Adjusting the Corporate Tax Rate

As lawmakers and policy experts prepare for the expiration of individual income and other provisions of the TCJA in December 2025, some have pointed to the corporate tax rate as a component of the law to be revisited — despite the rate change to 21 percent being made permanent in 2017. Arguments for revisiting the corporate income tax rate vary, but if lawmakers want to further reduce the rate, it could significantly worsen the U.S. fiscal outlook.

Further, the international tax landscape has changed since the TCJA was enacted. Many arguments in favor of lowering the corporate tax rate in 2017 rested on making the United States more competitive. In 2017, only three countries had a corporate tax rate higher than the United States; by 2023, that number had risen to 71 countries and now includes China, Japan, the United Kingdom, and Italy. The international community has also made considerable progress on implementing a “global minimum tax” of 15 percent, which over 136 countries agreed to in 2021.

Changing the corporate income tax rate could have significant consequences for the U.S. economy and the federal budget, and calls to modify the rate are not new. Beginning with its first budget proposal for fiscal year 2022, the Biden Administration called for raising the corporate income tax rate to 28 percent; in its most recent proposal, it stated that raising the tax rate would be a simple way to raise revenues while making the tax code more progressive. The Department of the Treasury projected that the rate increase would raise revenues by $1.4 trillion over 10 years; the Tax Foundation estimated the revenue increase would be lower, at $1.0 trillion.

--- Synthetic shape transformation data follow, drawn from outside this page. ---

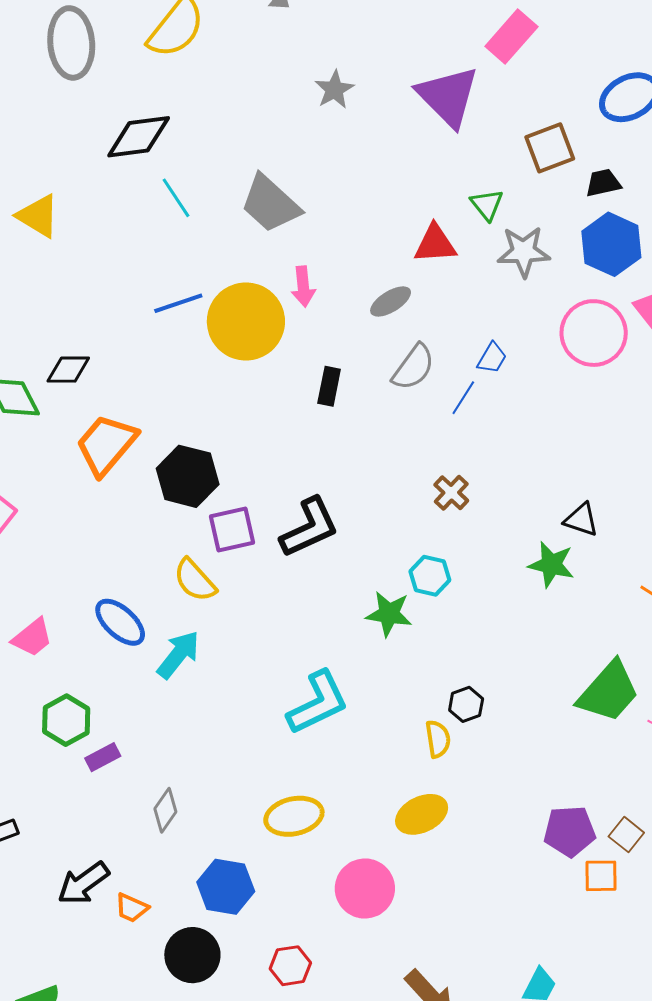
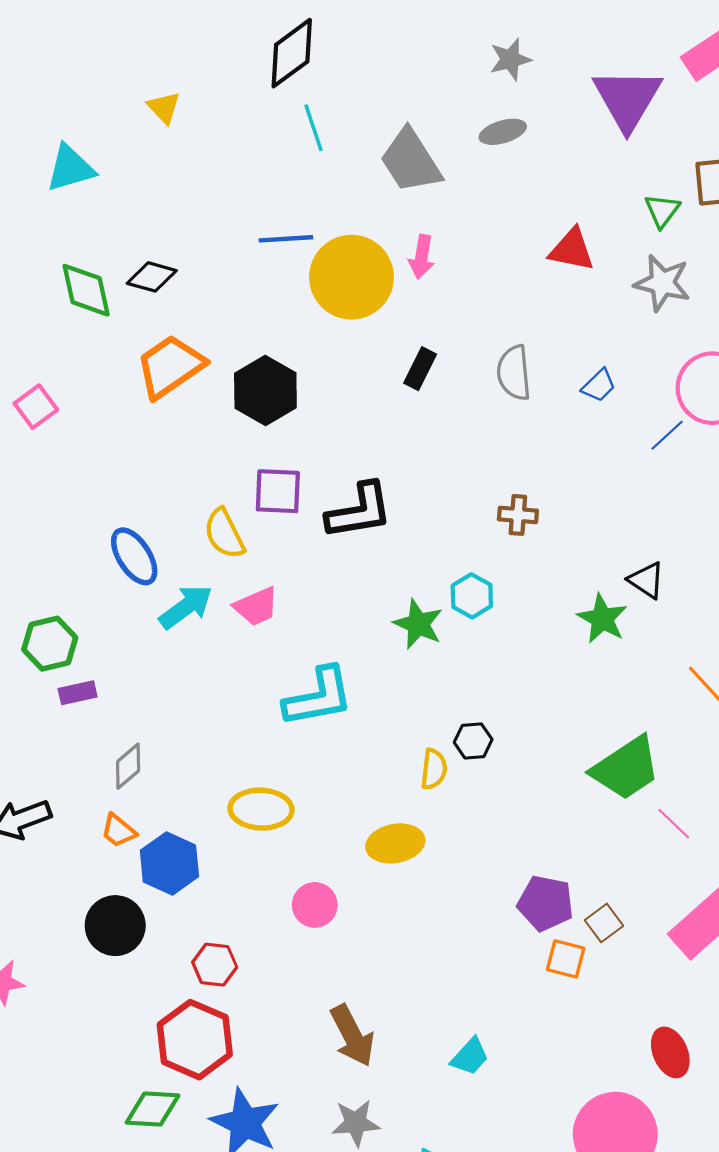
black diamond: (139, 137) -> (292, 53), turned -44
green triangle: (487, 205) -> (662, 211), moved
yellow triangle: (38, 216) -> (164, 108), size x0.7
gray ellipse: (391, 301) -> (503, 132), moved
gray semicircle: (413, 367) -> (514, 373), turned 123
blue line: (463, 398) -> (667, 435), moved
black hexagon: (188, 476) -> (265, 391), moved
brown cross: (451, 493) -> (518, 515), turned 36
pink trapezoid: (32, 638) -> (256, 606), moved
pink circle: (365, 888) -> (315, 905), size x0.7
orange trapezoid: (132, 908) -> (118, 831), moved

Others have called for a lower corporate tax rate. In his campaign, Donald Trump called for further lowering the corporate tax rate to 20 percent, or as low as 15 percent. Arguments for again lowering the corporate tax rate echo those from 2017, holding that a rate cut would boost American global competitiveness, increase economic growth, and raise wages. But another corporate tax cut would be costly for the federal government if not offset with other policies. Penn Wharton Budget Model projected that a corporate tax cut to 15 percent would reduce revenues by $596 billion over 10 years, while the Tax Foundation projected that such a reduction would lower revenues by $673 billion over that period.

Broadening the Corporate Income Tax Base

Although not a change to the corporate income tax rate itself, broadening the corporate tax base would increase revenues by expanding the scope of income subject to the tax. By eliminating exemptions, exclusions, deductions, and credits to broaden the corporate income tax base, the federal government could increase revenues without changing the corporate income tax rate — all while improving simplicity in the tax code.

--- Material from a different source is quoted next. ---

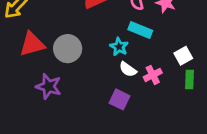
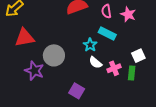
gray circle: (68, 49) -> (54, 55), moved
green rectangle: (190, 79) -> (132, 73), moved
purple square: (119, 99) -> (77, 91), moved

Corporate tax expenditures are costly for the federal government in comparison to corporate income tax revenues. In 2024, corporate tax expenditures totaled $188 billion — equal to one third of corporate income tax revenues. The largest corporate tax expenditures were:

  • the reduced rate on active income of controlled foreign corporations ($57 billion),
  • accelerated depreciation of equipment ($37 billion),
  • the credit for increasing research activities ($20 billion),
  • the clean energy investment tax credit ($16 billion),
  • the deduction for foreign-derived intangible income ($14 billion), and
  • the credit for low-income housing ($13 billion).

Those six provisions account for about 80 percent of the total cost of corporate tax expenditures.

Conclusion

The reduction in the statutory corporate rate in the TCJA was the largest corporate tax cut in American history, but there is still uncertainty among economists about its effect on the economy and the extent to which it reduced federal revenues. As the expiration of other TCJA provisions approaches, there may be opportunities to re-examine corporate tax policies and explore reforms that promote economic growth while improving the nation’s fiscal outlook.